Humans like to categorize everything, including themselves. As others have said, we like to feel like we belong but also like we’re distinct from other individuals or groups of people. Many people i know take pride in being “different” from others. 

However, I do think that globalization is taking away a lot of the unique traits of many regions of the world. For example. I remember being sort of disappointed when I got to Ireland and the majority of music I heard in public spaces was American (though there was some British thrown in). The movies playing at the Omniplex are all American, and a majority of the books for sale in the secondhand stores are by American authors. Where’s the Irish art and pop culture?

On the other hand, while the internet may be a huge factor in globalization, I think it’s also a tool for creating or propagating individuality — helping individuals find music, for example, more suited to their particular tastes, instead of relying only on the radio to find new music. Regional bands can gain a substantial following in their area, even if they never achieve national or international fame. The indie music people are listening to in Michigan is not the same as the indie music they’re listening to in Florida. I’m sure this can be applied to other aspects of life and culture.
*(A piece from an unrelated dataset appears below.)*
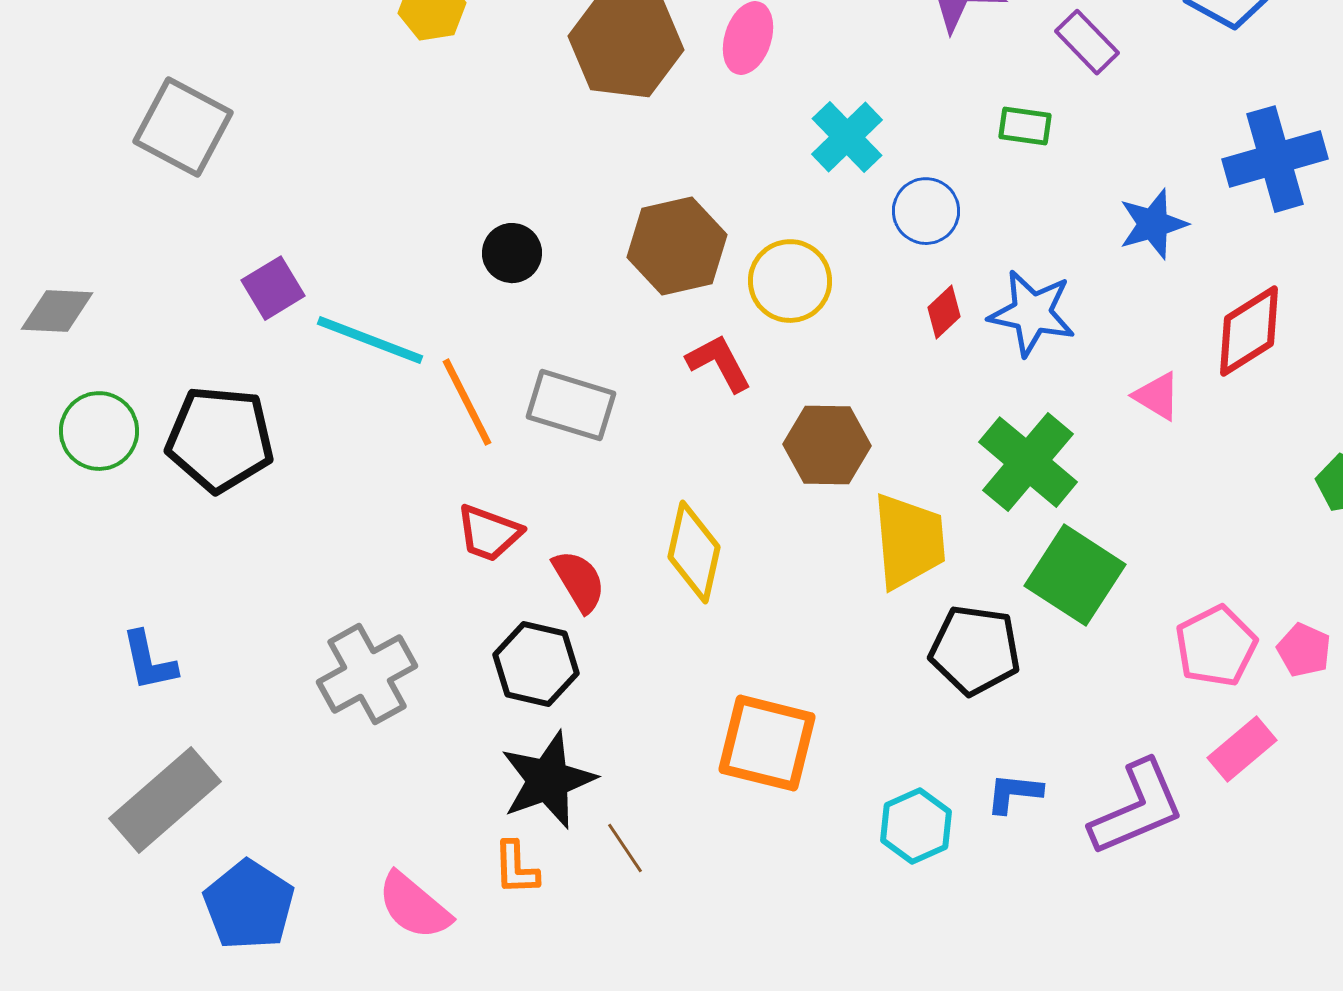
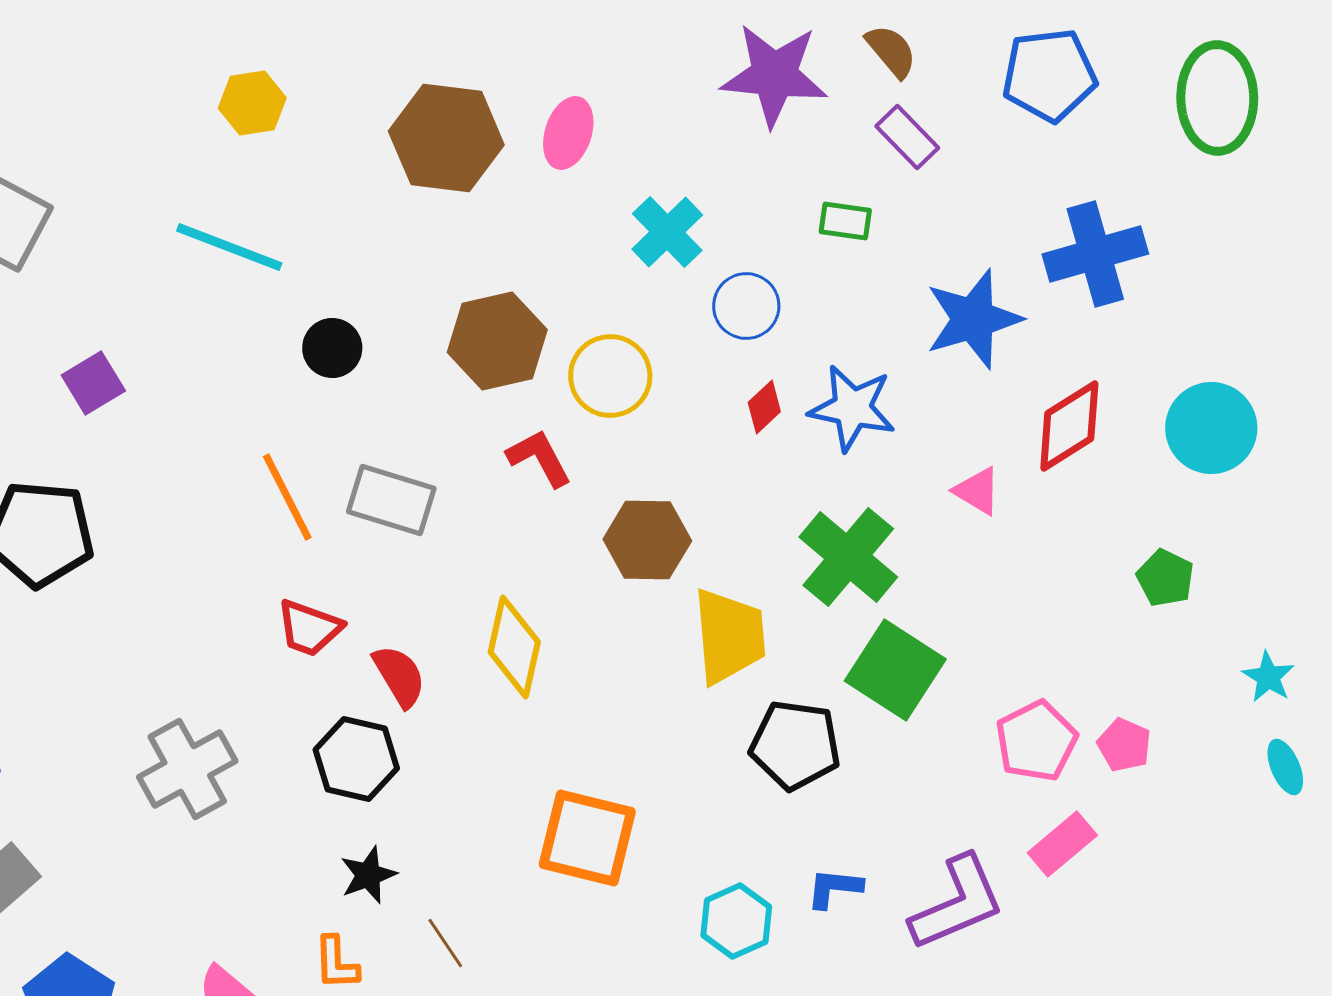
blue star: (1153, 224) -> (973, 319), size x1.4
cyan line: (370, 340) -> (229, 247), moved
black star: (548, 780) -> (368, 875), size x0.6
So perhaps in my mind, developing a regional identity can be a response to globalization. I don’t think we as humans WANT to be the same as everyone else. We want to connect with people but we want those connections to mean something. I think a “global community” is superficial at best and that, beyond a certain level, it’s hard to truly identify with people with whom you don’t share a real space.

Or maybe regionalism can be viewed as a different sort of evolution: groups of people adapt to their geographical environment, and to thrive in different environments requires different skills/traits but also different preferences. Not everyone wants to live in a big city, or in the mountains, or in a hot climate. And I think having geographical location in common is one of the first, easiest, and oldest ways for individuals to connect with one another.